In Dark Souls 3 sono state introdotte diverse novità, per la maggior parte di piccola portata, ma nell’insieme offrono un approccio più profondo al gioco rispetto al passato. Prima su tutte, perché immediatamente utilizzabile, è la novità derivante dalle Stance, vale a dire delle pose da combattimento, uniche per quasi ogni arma, che cambiano completamente il modo di approcciarsi al combattimento. O almeno così dovrebbero. In effetti l’idea è interessante: ogni arma ha un moveset particolare, che però si riduce nella maggior parte dei casi a un buff per alcune armi a una mano (asce ad esempio) o una posa a due mani, che, pur concedendo un moveset nuovo, lascia estremamente scoperti da un punto di vista difensivo. Questi moveset sono quindi difficilmente utilizzabili nelle boss fight, e la loro efficacia in PvP è tutta ancora da testare.

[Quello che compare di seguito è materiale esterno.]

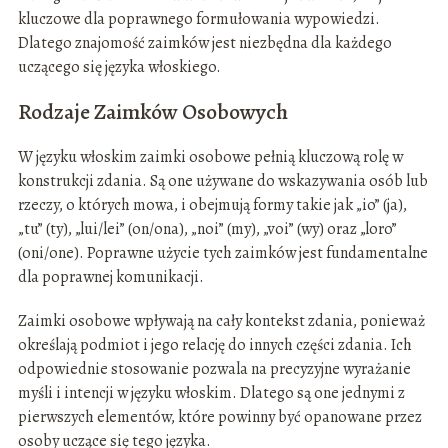
kluczowe dla poprawnego formułowania wypowiedzi.
Dlatego znajomość zaimków jest niezbędna dla każdego
uczącego się języka włoskiego.
Rodzaje Zaimków Osobowych
W języku włoskim zaimki osobowe pełnią kluczową rolę w
konstrukcji zdania. Są one używane do wskazywania osób lub
rzeczy, o których mowa, i obejmują formy takie jak „io” (ja),
„tu” (ty), „lui/lei” (on/ona), „noi” (my), „voi” (wy) oraz „loro”
(oni/one). Poprawne użycie tych zaimków jest fundamentalne
dla poprawnej komunikacji.
Zaimki osobowe wpływają na cały kontekst zdania, ponieważ
określają podmiot i jego relację do innych części zdania. Ich
odpowiednie stosowanie pozwala na precyzyjne wyrażanie
myśli i intencji w języku włoskim. Dlatego są one jednymi z
pierwszych elementów, które powinny być opanowane przez
osoby uczące się tego języka.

Le stances ci hanno dato l’impressione che si volesse dare al combattimento in Dark Souls 3 un’impronta e una velocità simile a quella di Bloodborne, irraggiungibile però nella pratica vista la mancanza delle schivate. Una bella novità, certamente, ma non game changing come molti di noi si auguravano.

Le novità non si fermano a questo: è stato rinnovato il sistema di difese date degli equip: ora i vari pezzi di armatura non andranno a modificare direttamente i nostri valori di difesa derivanti dalle stats, ma avranno un loro valore separato che indicherà la loro capacità di assorbire i danni; è stato reintrodotto (dai tempi di Demon’s Souls) il mana, o FP, che serve per castare le magie, ma anche per utilizzare i moveset delle stance; a proposito di mana, sono state introdotte delle nuove flask che servono per ricaricarlo. Insomma di novità ce ne sono diverse, ma alla fine però niente risulta davvero nuovo.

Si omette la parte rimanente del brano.